The company said on Thursday that Toyota Motor expects its operating profit to decrease by 20 % in the current fiscal year due to the weakest US dollar impact and uncertainty surrounding President Donald Trump’s definitions.
The world’s largest car maker expected 3.8 trillion yen ($ 26 billion) for the year ending in March 2026, a decrease from 4.8 trillion yen in the previous fiscal year. It is expected that currency fluctuations from profits by 745 billion yen, while the customs tariff may cost the company 180 billion yen in April and only.
At a press conference, CEO Koji Sato admitted lack of clarity on the definitions, saying that Toyota is still not sure of its rotation or future impact. The company’s results highlight the extensive risks posed by global trade tensions of the main manufacturers.
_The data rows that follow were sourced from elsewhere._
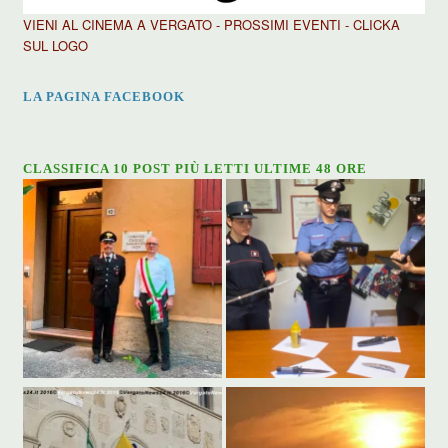
VIENI AL CINEMA A VERGATO - PROSSIMI EVENTI - CLICKA
SUL LOGO
LA PAGINA FACEBOOK
CLASSIFICA 10 POST PIÙ LETTI ULTIME 48 ORE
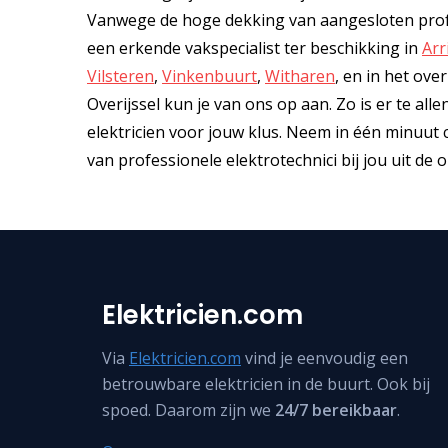
Vanwege de hoge dekking van aangesloten profe
een erkende vakspecialist ter beschikking in
Arr
Vilsteren
,
Vinkenbuurt
,
Witharen
, en in het ove
Overijssel kun je van ons op aan. Zo is er te all
elektricien voor jouw klus. Neem in één minuut 
van professionele elektrotechnici bij jou uit de
Elektricien.com
Via
Elektricien.com
vind je eenvoudig een
betrouwbare elektricien in de buurt. Ook bij
spoed. Daarom zijn we
24/7 bereikbaar
.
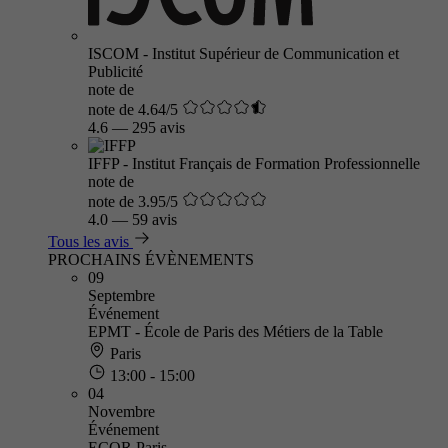
ISCOM - Institut Supérieur de Communication et
Publicité
note de
note de 4.64/5
4.6
—
295 avis
IFFP - Institut Français de Formation Professionnelle
note de
note de 3.95/5
4.0
—
59 avis
Tous les avis
PROCHAINS ÉVÈNEMENTS
09
Septembre
Événement
EPMT - École de Paris des Métiers de la Table
Paris
13:00 - 15:00
04
Novembre
Événement
ECOR Paris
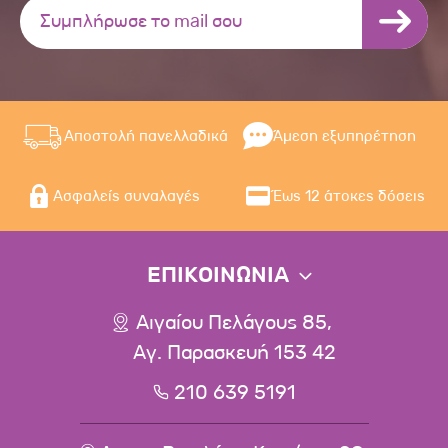
Αποστολή πανελλαδικά
Άμεση εξυπηρέτηση
Ασφαλείς συναλαγές
Έως 12 άτοκες δόσεις
ΕΠΙΚΟΙΝΩΝΙΑ
Αιγαίου Πελάγους 85,
Αγ. Παρασκευή 153 42
210 639 5191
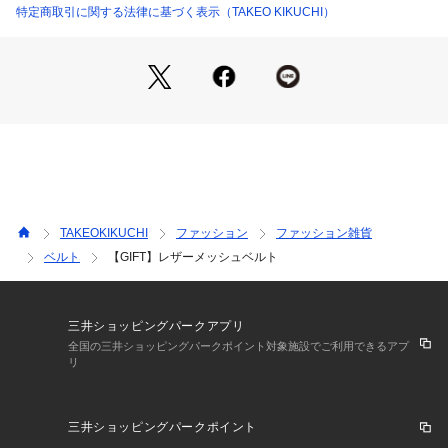
特定商取引に関する法律に基づく表示（TAKEO KIKUCHI）
GIFTにも嬉しいオリジナルリボン付きのカラーBOX入りとな
っています。
この商品はWEBと一部店舗限定展開の商品になります。
大切な方へのギフトとしてもお薦めです。
TAKEOKIKUCHI
ファッション
ファッション雑貨
ベルト
【GIFT】レザーメッシュベルト
三井ショッピングパークアプリ
全国の三井ショッピングパークポイント対象施設でご利用できるアプ
リ
三井ショッピングパークポイント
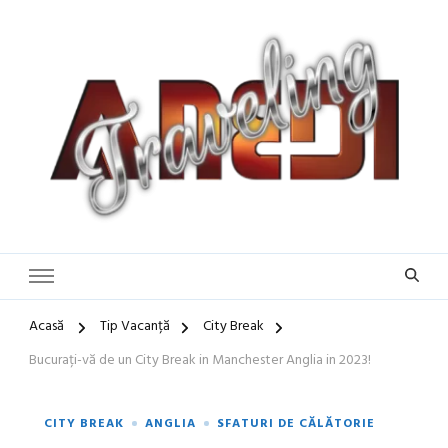
Blog de călătorii în România și Europa
Idei de Vacanță și Ghiduri de
Călătorie în Europa | Inspirație
pentru Vacanțe Memorabile
Acasă
Tip Vacanță
City Break
Bucurați-vă de un City Break in Manchester Anglia in 2023!
CITY BREAK
ANGLIA
SFATURI DE CĂLĂTORIE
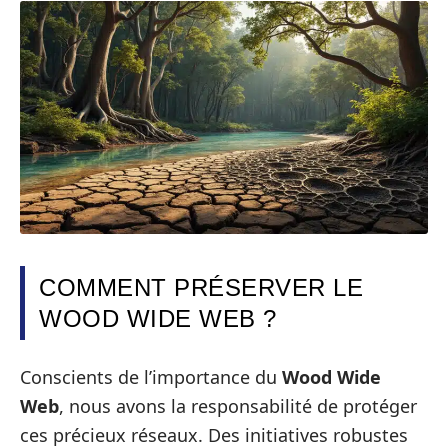
COMMENT PRÉSERVER LE
WOOD WIDE WEB ?
Conscients de l’importance du
Wood Wide
Web
, nous avons la responsabilité de protéger
ces précieux réseaux. Des initiatives robustes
The operating profit for January to March increased by only 0.3 % to 1.12 trillion yen. North America, the largest market in Toyota, recorded an operating loss of 100 billion yen – from 28 billion yen per year – to a temporary closure at the Indiana factory.
Christopher Richter, a CLSA analyst, noted that while the strong demand remains, the situation may increase if the definitions persist. “If you need to raise prices, can you still increase sales?” He asked.
Toyota sales in China continue to decline, although the decline is less severe than those facing other Japanese auto manufacturers. Japan remained the most profitable area of the company, with 18 % in the fourth profit.
Toyota shares ended today with a decrease of 1.3 % after release of profits.